Qué cambia para colegios, familias y alumnos
Para los centros
Las escuelas ganan un marco común para actuar ante el acoso, pero también asumen una carga mayor: investigar, documentar, comunicar a las familias y decidir sanciones con criterios consistentes. La transparencia será decisiva para evitar respuestas arbitrarias o desiguales.
Para las familias
El caso obliga a mirar más allá del castigo. Las familias quieren centros capaces de proteger a las víctimas, detectar señales tempranas y corregir conductas dañinas sin convertir cada conflicto en una escalada punitiva.
El debate también afecta al profesorado. Los docentes suelen reclamar herramientas claras para intervenir cuando el acoso se agrava, pero necesitan formación, apoyo directivo y canales seguros para manejar casos complejos. Sin esos elementos, cualquier política disciplinaria puede quedarse en una norma difícil de aplicar en la vida real del aula.
La pregunta educativa de fondo
La noticia obliga a distinguir entre autoridad escolar y castigo físico. Combatir el acoso exige normas, reparación del daño y protección inmediata de la víctima, pero también una reflexión seria sobre qué prácticas ayudan realmente a cambiar la conducta del agresor.
- Los centros necesitan protocolos visibles y aplicables.
- Las víctimas requieren protección rápida y acompañamiento estable.
- Los agresores deben afrontar consecuencias proporcionadas y educativas.
- La salud mental no puede quedar fuera del proceso disciplinario.
Por qué esta decisión puede marcar conversación internacional
La medida llega en un momento en el que muchos sistemas educativos revisan sus respuestas al acoso, al uso de móviles, a la violencia entre iguales y a los daños digitales. Singapur representa una vía muy dura, apoyada en la idea de consecuencias firmes y disciplina institucional. Otros países se inclinan por modelos restaurativos, mediación, educación emocional y sanciones no físicas.
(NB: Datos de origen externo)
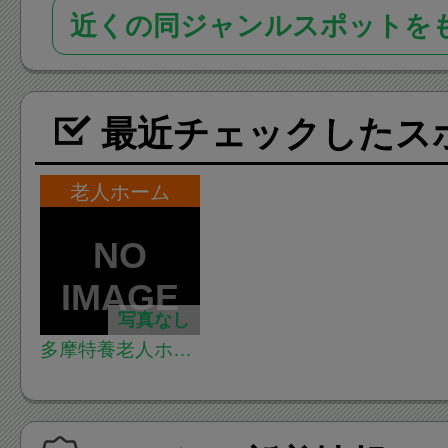
近くの同ジャンルスポットを
最近チェックしたス
老人ホーム
写真なし
多摩特養老人ホー
ム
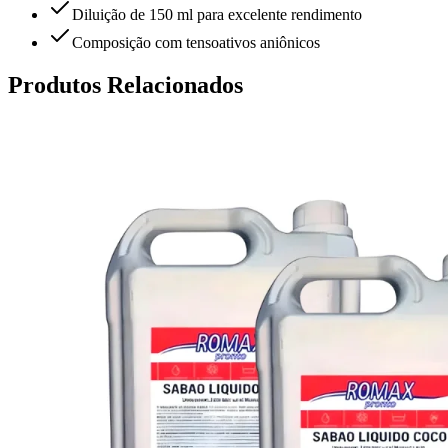
Diluição de 150 ml para excelente rendimento
Composição com tensoativos aniônicos
Produtos Relacionados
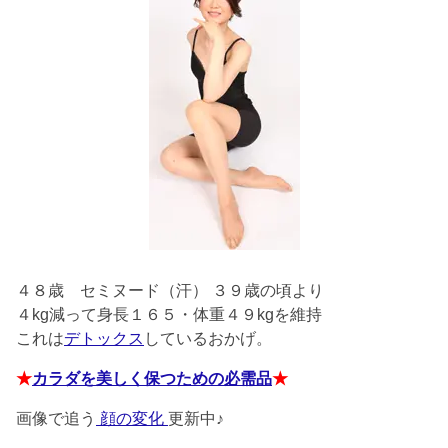
４８歳
セミヌード（汗） ３９歳の頃より
４kg減って身長１６５・体重４９kgを維持
これは
デトックス
しているおかげ。
★
カラダを美しく保つための必需品
★
画像で追う
顔の変化
更新中♪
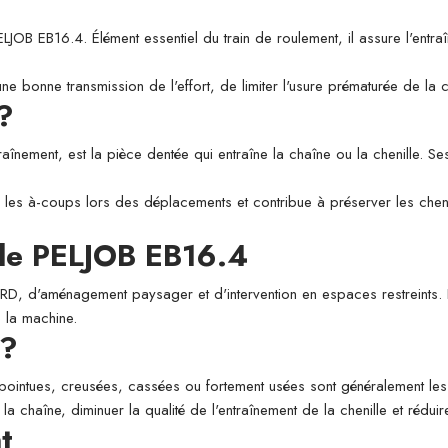
EB16.4. Élément essentiel du train de roulement, il assure l'entraînem
une bonne transmission de l'effort, de limiter l'usure prématurée de la
 ?
înement, est la pièce dentée qui entraîne la chaîne ou la chenille. Ses
 les à-coups lors des déplacements et contribue à préserver les chenill
lle PELJOB EB16.4
 VRD, d'aménagement paysager et d'intervention en espaces restreints. 
e la machine.
 ?
 pointues, creusées, cassées ou fortement usées sont généralement les
 la chaîne, diminuer la qualité de l'entraînement de la chenille et rédu
t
No hay una única receta exportable, pero sí una advertencia común: el acoso escolar exige actuar antes de que el daño se cronifique. La conversación que abre Singapur será seguida por docentes, familias y responsables educativos porque enfrenta dos demandas que conviven en cualquier escuela: proteger a quienes sufren y decidir hasta dónde puede llegar la autoridad cuando intenta corregir a quien agrede.